On the day after the Atlanta Braves claimed their first National League East title since 2005, the great closer Craig Kimbrel was asked why baseball players believe every chance to celebrate should be seized and hoisted on high. “Because it’s hard!” he said, almost laughing at the question. “It’s hard to win the division.”
Though the Braves of not-so-distant vintage made finishing first seem old hat, it never was. Every regular season was different, even as 14 consecutive completed regular seasons turned out the same. But that run of excellence was an achievement baseball had never seen and won’t see again. For a time, it spoiled us Atlantans. The 2013 Braves stand as a reason why we should never look askance at division titles.
“This is the test,” manager Fredi Gonzalez said of baseball’s six-month season. “You know it’s going to have its ups and downs. And winning may not ever come around again.”

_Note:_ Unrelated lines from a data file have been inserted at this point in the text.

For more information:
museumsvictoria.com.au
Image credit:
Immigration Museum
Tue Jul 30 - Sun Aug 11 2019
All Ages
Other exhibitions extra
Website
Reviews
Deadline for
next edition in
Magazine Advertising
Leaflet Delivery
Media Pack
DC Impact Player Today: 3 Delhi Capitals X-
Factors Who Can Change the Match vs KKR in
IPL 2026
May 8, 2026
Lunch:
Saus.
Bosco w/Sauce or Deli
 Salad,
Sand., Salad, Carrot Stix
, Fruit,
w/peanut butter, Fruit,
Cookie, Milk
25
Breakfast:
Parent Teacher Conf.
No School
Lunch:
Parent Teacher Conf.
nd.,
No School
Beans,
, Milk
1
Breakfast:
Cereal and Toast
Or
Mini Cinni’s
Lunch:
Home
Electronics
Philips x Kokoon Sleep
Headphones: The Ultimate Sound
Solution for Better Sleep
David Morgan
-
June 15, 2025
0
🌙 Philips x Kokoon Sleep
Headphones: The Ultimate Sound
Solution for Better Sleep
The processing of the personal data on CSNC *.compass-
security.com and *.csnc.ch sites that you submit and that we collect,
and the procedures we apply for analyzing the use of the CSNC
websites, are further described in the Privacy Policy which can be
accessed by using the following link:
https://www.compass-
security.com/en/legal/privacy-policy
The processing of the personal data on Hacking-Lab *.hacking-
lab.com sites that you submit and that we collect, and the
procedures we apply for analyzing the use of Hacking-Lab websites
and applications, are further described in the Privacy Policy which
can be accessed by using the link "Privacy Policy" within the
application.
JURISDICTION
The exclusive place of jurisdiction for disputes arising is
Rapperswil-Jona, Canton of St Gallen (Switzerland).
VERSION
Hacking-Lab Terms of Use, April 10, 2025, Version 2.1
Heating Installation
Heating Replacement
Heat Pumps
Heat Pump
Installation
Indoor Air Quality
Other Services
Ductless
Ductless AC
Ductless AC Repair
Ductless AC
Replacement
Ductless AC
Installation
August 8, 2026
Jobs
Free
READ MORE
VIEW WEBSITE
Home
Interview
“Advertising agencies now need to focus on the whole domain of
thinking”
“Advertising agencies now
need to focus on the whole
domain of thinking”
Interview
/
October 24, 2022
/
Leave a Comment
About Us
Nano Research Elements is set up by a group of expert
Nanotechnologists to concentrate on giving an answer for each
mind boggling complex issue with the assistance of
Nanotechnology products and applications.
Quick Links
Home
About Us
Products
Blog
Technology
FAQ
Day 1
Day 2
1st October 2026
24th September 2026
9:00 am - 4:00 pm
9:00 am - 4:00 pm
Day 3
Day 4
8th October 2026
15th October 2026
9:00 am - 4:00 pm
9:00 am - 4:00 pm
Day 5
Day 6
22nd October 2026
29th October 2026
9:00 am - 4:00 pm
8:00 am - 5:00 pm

Greg Walker, the batting coach, recalled his playing days. “We won the division when I was a rookie (with the White Sox) in 1983,” he said. “We had great young pitching; we thought we were going to be a dynasty. We never won it again.”

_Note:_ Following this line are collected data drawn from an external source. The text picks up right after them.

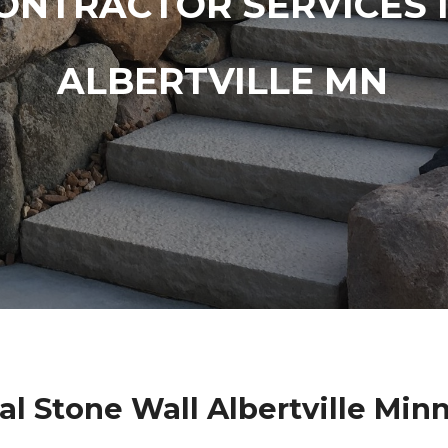
ONTRACTOR SERVICES 
ALBERTVILLE MN
al Stone Wall Albertville Min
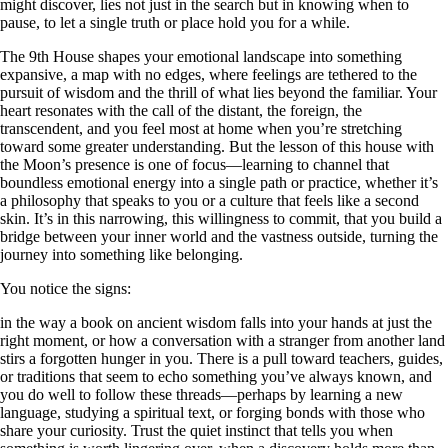
might discover, lies not just in the search but in knowing when to
pause, to let a single truth or place hold you for a while.
The 9th House shapes your emotional landscape into something
expansive, a map with no edges, where feelings are tethered to the
pursuit of wisdom and the thrill of what lies beyond the familiar. Your
heart resonates with the call of the distant, the foreign, the
transcendent, and you feel most at home when you’re stretching
toward some greater understanding. But the lesson of this house with
the Moon’s presence is one of focus—learning to channel that
boundless emotional energy into a single path or practice, whether it’s
a philosophy that speaks to you or a culture that feels like a second
skin. It’s in this narrowing, this willingness to commit, that you build a
bridge between your inner world and the vastness outside, turning the
journey into something like belonging.
You notice the signs:
in the way a book on ancient wisdom falls into your hands at just the
right moment, or how a conversation with a stranger from another land
stirs a forgotten hunger in you. There is a pull toward teachers, guides,
or traditions that seem to echo something you’ve always known, and
you do well to follow these threads—perhaps by learning a new
language, studying a spiritual text, or forging bonds with those who
share your curiosity. Trust the quiet instinct that tells you when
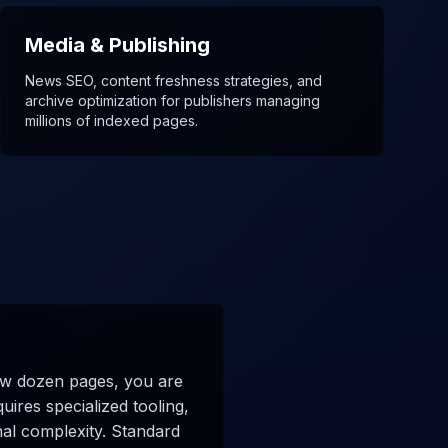
Media & Publishing
News SEO, content freshness strategies, and
archive optimization for publishers managing
millions of indexed pages.
few dozen pages, you are
ires specialized tooling,
nal complexity. Standard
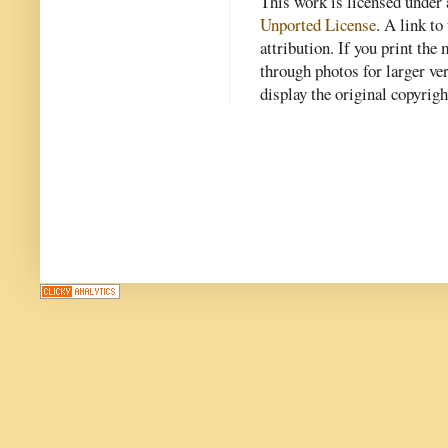
This work is licensed under
Unported License
. A link to 
attribution. If you print th
through photos for larger v
display the original copyrig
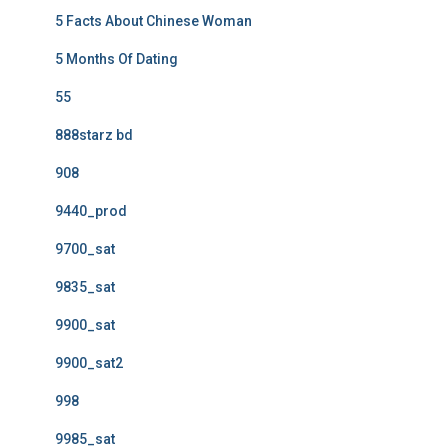
5 Facts About Chinese Woman
5 Months Of Dating
55
888starz bd
908
9440_prod
9700_sat
9835_sat
9900_sat
9900_sat2
998
9985_sat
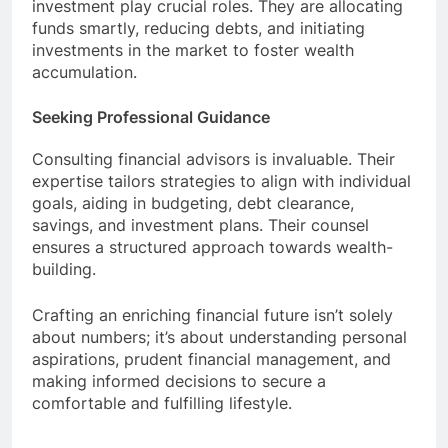
investment play crucial roles. They are allocating
funds smartly, reducing debts, and initiating
investments in the market to foster wealth
accumulation.
Seeking Professional Guidance
Consulting financial advisors is invaluable. Their
expertise tailors strategies to align with individual
goals, aiding in budgeting, debt clearance,
savings, and investment plans. Their counsel
ensures a structured approach towards wealth-
building.
Crafting an enriching financial future isn’t solely
about numbers; it’s about understanding personal
aspirations, prudent financial management, and
making informed decisions to secure a
comfortable and fulfilling lifestyle.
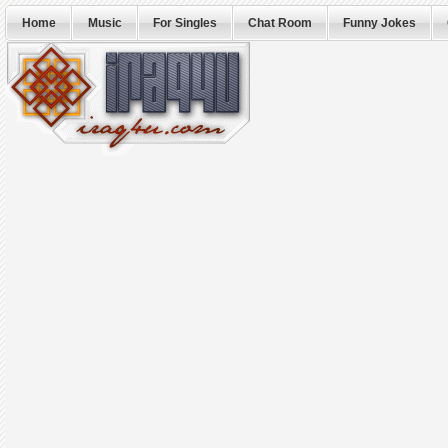
Home
Music
For Singles
Chat Room
Funny Jokes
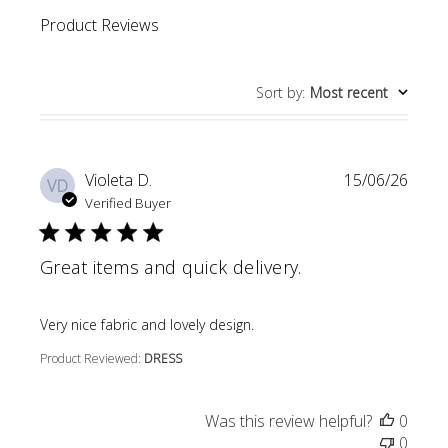
Product Reviews
Sort by
:
Most recent
Violeta D.
15/06/26
VD
Verified Buyer
Great items and quick delivery.
read more about review content
Very nice fabric and lovely design.
Product Reviewed:
DRESS
Was this review helpful?
0
0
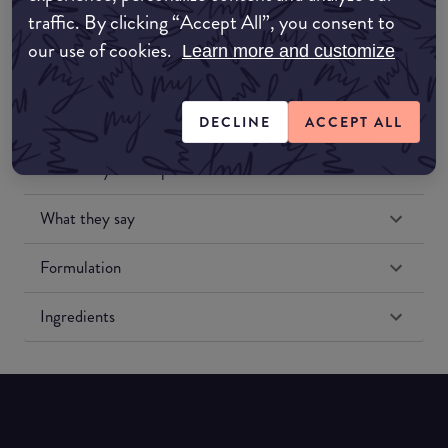
traffic. By clicking “Accept All”, you consent to
our use of cookies.
Learn more and customize
DECLINE
ACCEPT ALL
Match My Makeup Notes
What they say
Formulation
Ingredients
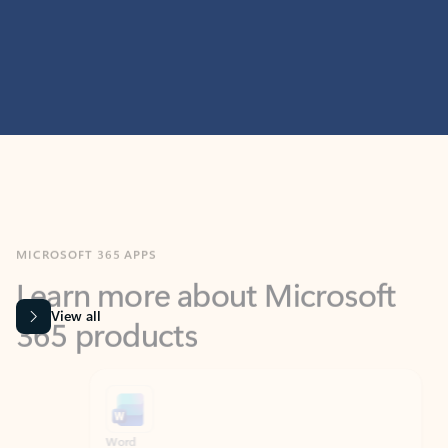
MICROSOFT 365 APPS
Learn more about Microsoft
365 products
View all
Showing slide 1 of 9
Word
Excel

Kimbrel pointed across the clubhouse to a fellow reliever’s locker. “Scott Downs got drafted in 1997 and has been in the majors for 13 years, and this is the first time he’s gotten to jump and down.”
Unless Cincinnati overhauls St. Louis in the NL Central, four of the six division winners figure to be different from last season. Boston fired Bobby Valentine and went from worst to first. Washington, which won 98 games last year, didn’t sniff first place in the NL East after this season’s first weekend. Assuming Detroit takes the AL Central, the Tigers will hold the longest active streak of division titles — at three.
The Braves, who for 14 seasons did nothing but finish first, had a long slog back to the summit. This marks the fourth consecutive season they’ve won at least 89 games, but in 2010 and 2012 they settled for a wild card and the Epic Collapse of 2011 blew even that. This time they led almost wire to wire — April 4 marked the only day they didn’t hold first place — and built a 16-game lead in mid-August. They made it look rather easy, except that winning a division is never easy and winning for this particular team involved alternate routes.
As the Braves celebrated their clinching in Chicago on Sunday, some among them told Gonzalez that cameras had caught him dabbing at his eyes in the dugout after Washington’s loss to Miami brought the magic number to zero. Gonzalez insisted Monday that he didn’t actually tear up. (Though he’d have cause, this being his first division title as manager.)
“It was a sigh of relief,” he said. “There’s a lot of pent-up emotion. You sit in the dugout for 140 or 150 of these games and when you win you feel like, ‘Whew.’”
The man had earned his moment of exhalation. He’d taken a team that saw its two highest-salaried players hit under .190; that lost its two best left-handed relievers to surgery; that lost two starting pitchers to injury; that lost the catalytic Jason Heyward to two different forms of surgery … and still that team awoke Monday with the best record in the National League. That took real managing.
Already this manager was back at it. “You’ve got to figure out the (postseason) rotation, who might need a breather,” Gonzalez said. “You’ve got to try to get the (league’s) best record. It never ends.”
Here he smiled. “But we did get to enjoy those two hours (Sunday).”
That’s no small thing. How many of us who work in the Real World ever get the chance to jump up and down and act like 6-year-olds on a sugar rush? How many of us, even for two fleeting hours, get to feel that good?
The postseason could yield more celebration, or it could yield a quick dismissal. (One thing for sure: The Braves won’t be subject to another wretched wild-card game, which is all the more reason to toast this title.) But the postseason is a different animal and for now the Braves have done all they can. They’re bound for October as division champs. “You don’t take that for granted,” Kimbrel said, and we need only look toward the Nationals as reason why.
Last September, first-place Washington made the corporate choice to shutter Stephen Strasburg and protect his prized arm. To many, that decision smacked of hubris: “We’ll be back here a bunch of times,” the Nats seemed to be saying. A year later, they’re going nowhere. A year later, they’re looking up at the Atlanta Braves.